I’m a purist when I comes to historical romances. I like my regencies very traditional. I’m a fool for Almack’s, a pushover for a rout or a foxhunt, and an absolute ninny for a seduction in the ducal library. I don’t generally like gypsies who turn out to the the heirs to Marquessates or beautiful heroines who pass as male pirate captains. In other words, I like the things I can see possibly happening. Don’t ask me to suspend my disbelief too long.
Which is why I loved Susan Gee Heino’s last novel, Mistress by Mistake. What a great story: an innocent heiress, a nobleman who is less rakish in reality than in reputation, and one bottle of Madeira too many in the moonlight. The story of Lord Dashford and his Evaline was straightforward regency romance, well-written and compelling. So I approached her latest, Damsel in Disguise, expecting a similar experience.
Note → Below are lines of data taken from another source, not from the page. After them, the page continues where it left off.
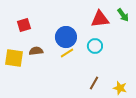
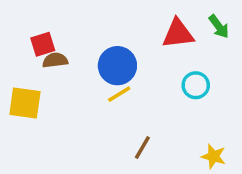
cyan circle: (95, 46) -> (196, 85), moved
brown semicircle: (36, 51) -> (55, 60), moved
brown line: (94, 83) -> (142, 147), moved

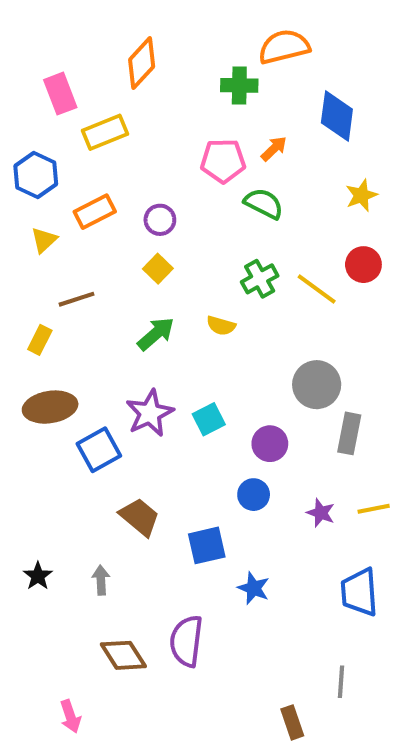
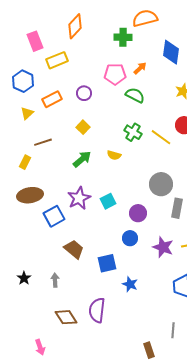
purple circle: (160, 220) -> (84, 93), moved
green cross: (260, 279) -> (133, 132), turned -30
purple star: (321, 513) -> (163, 247), size x1.5

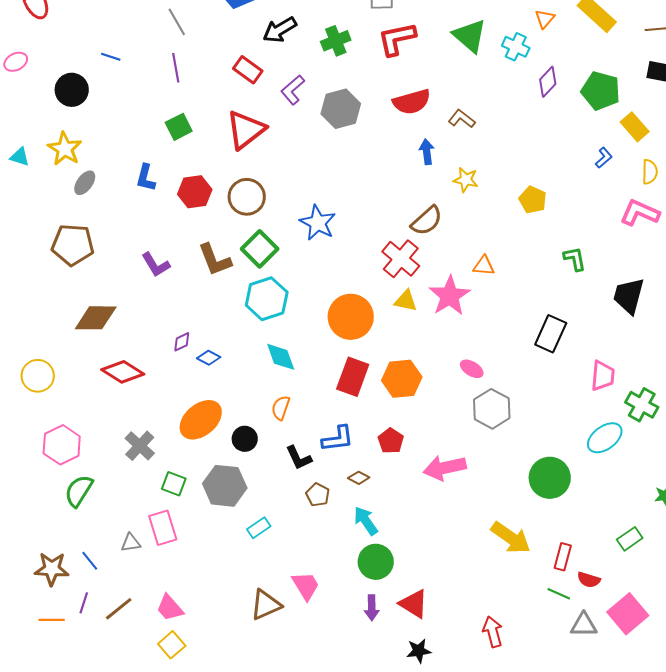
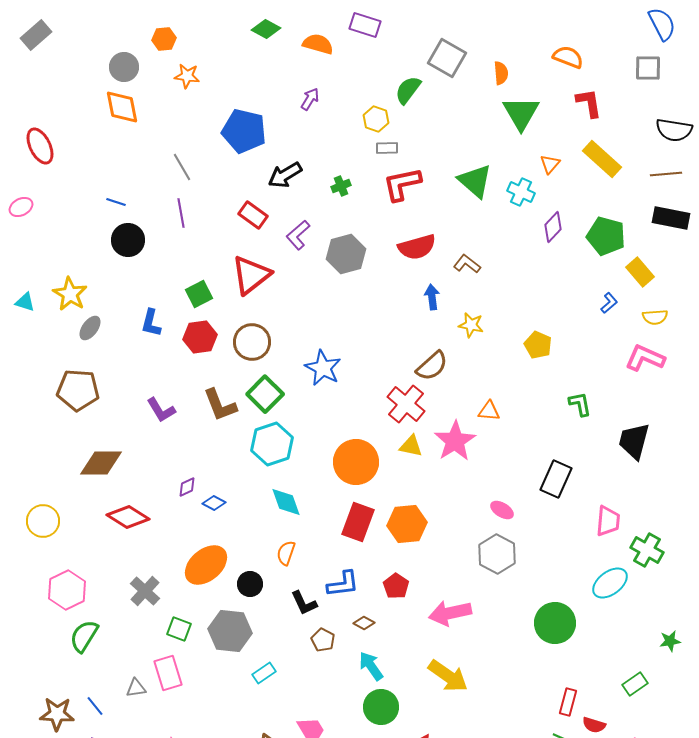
green cross: (336, 41) -> (341, 186), size x0.7
black circle: (72, 90) -> (128, 240), moved
green square: (179, 127) -> (199, 294), moved
yellow semicircle: (650, 172) -> (655, 317), turned 85
pink ellipse: (472, 369) -> (502, 510), moved
yellow arrow: (511, 538) -> (448, 676), moved

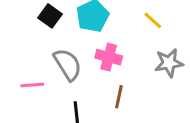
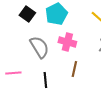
pink line: (32, 85) -> (13, 73), moved

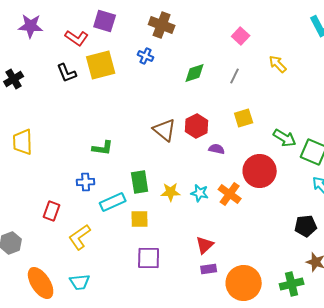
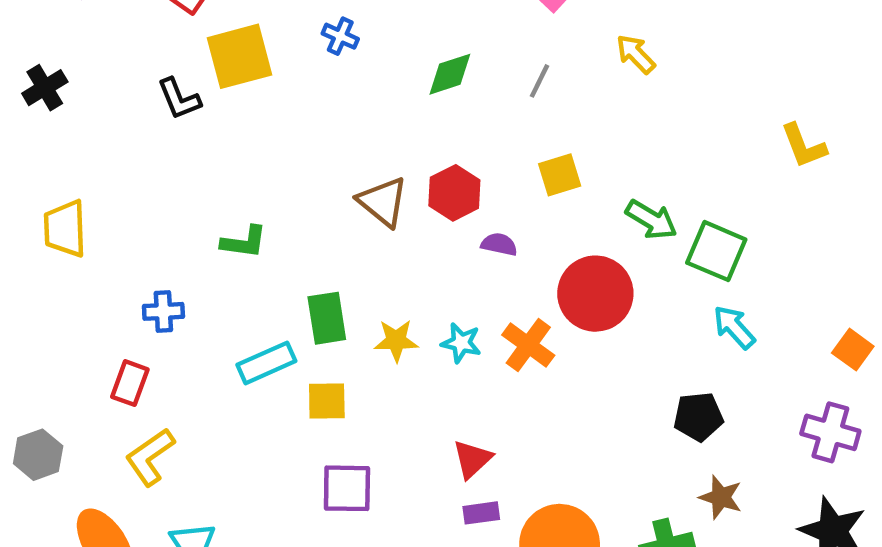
black L-shape: (67, 73) -> (179, 99), moved
blue cross: (86, 182) -> (163, 311), moved
yellow L-shape: (80, 237) -> (150, 457), moved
Oh, dear. The cover blurb made it clear that I would be reading not only about a peer who has proposed to an actress, but said actress would be gadding about the countryside in male garb, no doubt fooling everyone except said peer. This looked to be a struggle for me.
I have to say, however, that I was pleasantly surprised. Julia, our actress in breeches and cravat, was believable and well-developed (I’m talking about character development! Get your minds out of the gutter!) The hero, Lord Rastmoor, was all you want a hero to be – tall, dark, handsome, of course. But also a complicated character with just enough redeemable flaws. In fact, I could buy into this particular nobleman falling for a lowly actress; he was just the kind that would.
Briefly, Julia St. Clement and Lord Anthony Rastmoor were engaged three years ago, until his dastardly cousin Fitzgelder intervened. Now Julia, disguised as a male, is trying to warn Rastmoor about more treachery by the cousin. Rastmoor, who thinks Julia left him to marry said Fitzgelder, is not sure if he can trust her, even though he still wants her in his bed. The story of their engagement and the reason it fell through is quite convoluted, but Ms. Heino manages to weave the past into the present deftly, without one of the dreaded backstory “info dumps.”
Julia and Rastmoor form an uneasy alliance as they search for a missing locket, friends who may have betrayed them, and, of course, a Happy Ending.
I particularly enjoyed the author’s skill at showing us both leads reaction to events, as in the scene after the first love scene, where each is convinced it meant less emotionally to the other. He thinks she’s using him, she thinks he’s using her, and they are both just smitten with each other. I loved it!
There still are the scenes that stretch believability, such as the visit to Lord and Lady Dashford, where Julia is disguised as not just a male, but a mute Italian opera singer. But by the time Ms. Heino hit me with that complication, I was enjoying the story enough to just roll with it.
There were a few little language and legal issues I picked up on. I couldn’t find the etymology for the phrase “get her out of his hair,” but it doesn’t feel regency to me, and it pulled me out of the story when I hit it. And although there were several mentions that Fitzgelder was illegitimate and thus unable to inherit, his wife was referred to as “Lady Fitzgelder.” I had to run to one of my “understand the nobility” charts to see how that could happen. A few things like that.
But overall, for anyone wanting a nice, light tale that pulls you out of the everyday “Misses at Almack’s” regency fare, I recommend Damsel in Disguise. I’ve definitely got Ms. Heino on my “auto-buy” list from now on.